UML Class Diagram for an E-commerce webSite?

Danial picture Danial · Feb 2, 2012 · Viewed 15.7k times · Source

The diagrams below are my very first attempt at creating a class diagram and the use case diagram describing an E-commerce or Online shopping.

I'm sure its a poor design and full of flaws, but I'm hoping to learn from you guys how you would design it. I'm particularly interested in your use of design patterns and which patterns you would use, how you would implement it in the design, and why.

the use case

Any advise, criticisms, comments and suggestions will be really appreciated. Thanks in advance.


Answer

Kelly S. French picture Kelly S. French · Feb 2, 2012

Impressive and comprehensive, I'd say you're on the right track. I don't see any large missteps that would hold you back from moving on to define your sequence diagrams. My comments below are just an opinion and could be debated either way.

You show an association between the storeList and ProductList, which makes sense if you are traking the same products accross stores with a master list of products, like with a parent company and franchised stores, but it doesn't look like your stores are related in that way.

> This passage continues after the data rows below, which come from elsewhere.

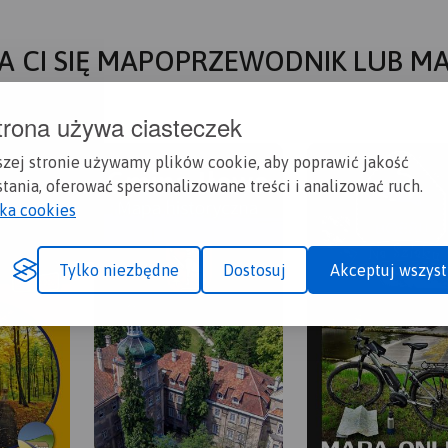
A CI SIĘ MAPOPRZEWODNIK LUB M
trona używa ciasteczek
szej stronie używamy plików cookie, aby poprawić jakość
tania, oferować spersonalizowane treści i analizować ruch.
yka cookies
Tylko niezbędne
Dostosuj
Akceptuj wszyst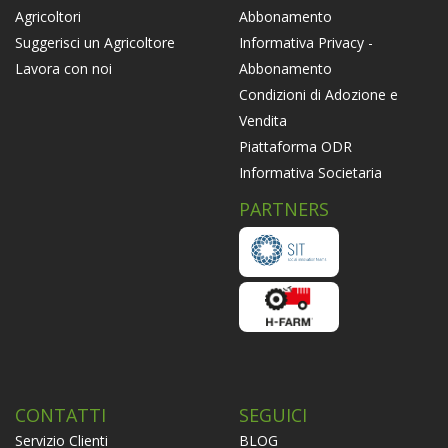
Abbonamento
Agricoltori
Informativa Privacy -
Suggerisci un Agricoltore
Abbonamento
Lavora con noi
Condizioni di Adozione e
Vendita
Piattaforma ODR
Informativa Societaria
PARTNERS
CONTATTI
SEGUICI
Servizio Clienti
BLOG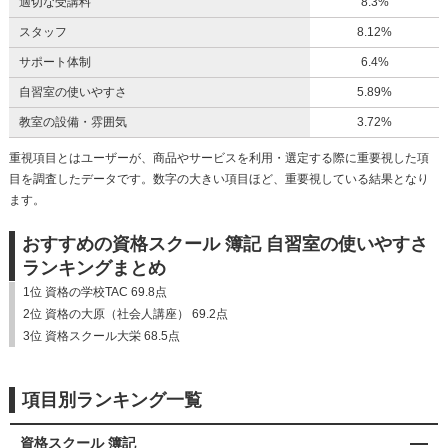
適切な受講料
8.3%
スタッフ
8.12%
サポート体制
6.4%
自習室の使いやすさ
5.89%
教室の設備・雰囲気
3.72%
重視項目とはユーザーが、商品やサービスを利用・選定する際に重要視した項
目を調査したデータです。数字の大きい項目ほど、重要視している結果となり
ます。
おすすめの資格スクール 簿記 自習室の使いやすさ
ランキングまとめ
1位 資格の学校TAC 69.8点
2位 資格の大原（社会人講座） 69.2点
3位 資格スクール大栄 68.5点
項目別ランキング一覧
資格スクール 簿記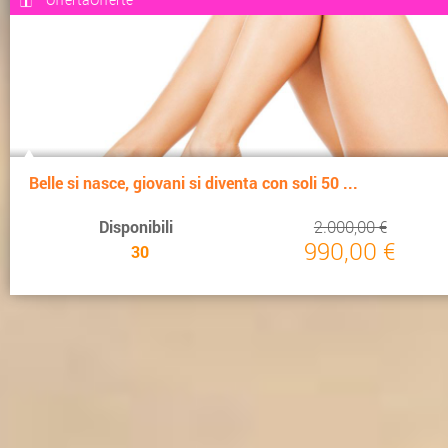
Belle si nasce, giovani si diventa con soli 50 ...
Disponibili
2.000,00 €
990,00 €
30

If you are going to have a class for Currency, go ahead and make Price a separate class. This will make it easier to handle changes to prices, like discounts. Also, you show only 1 currency possible per product, what about selling in multiple currencies? You need to think about the sale transaction as a seperate and distinct domain from inventory. A product itself doesn't have a price stamped on it (typically), it is assigned to it and can be updated, not to mention that the same product could be sold for different prices over time or by different stores. What you need is a stock list that contains attributes for product id, the current selling price, and attributes for whatever discounts might be needed along with a history file that contains all changes to the stock list for when you need to check a price on a sale from the past.

For the same reasons as Price, go ahead and move all product description attributes to a ProductDescription class, e.g. color, size, weight, etc. That way if products have a custom attribute type needed (one store sells both cars and software), you only subclass the ProductDescription class, not the Product class.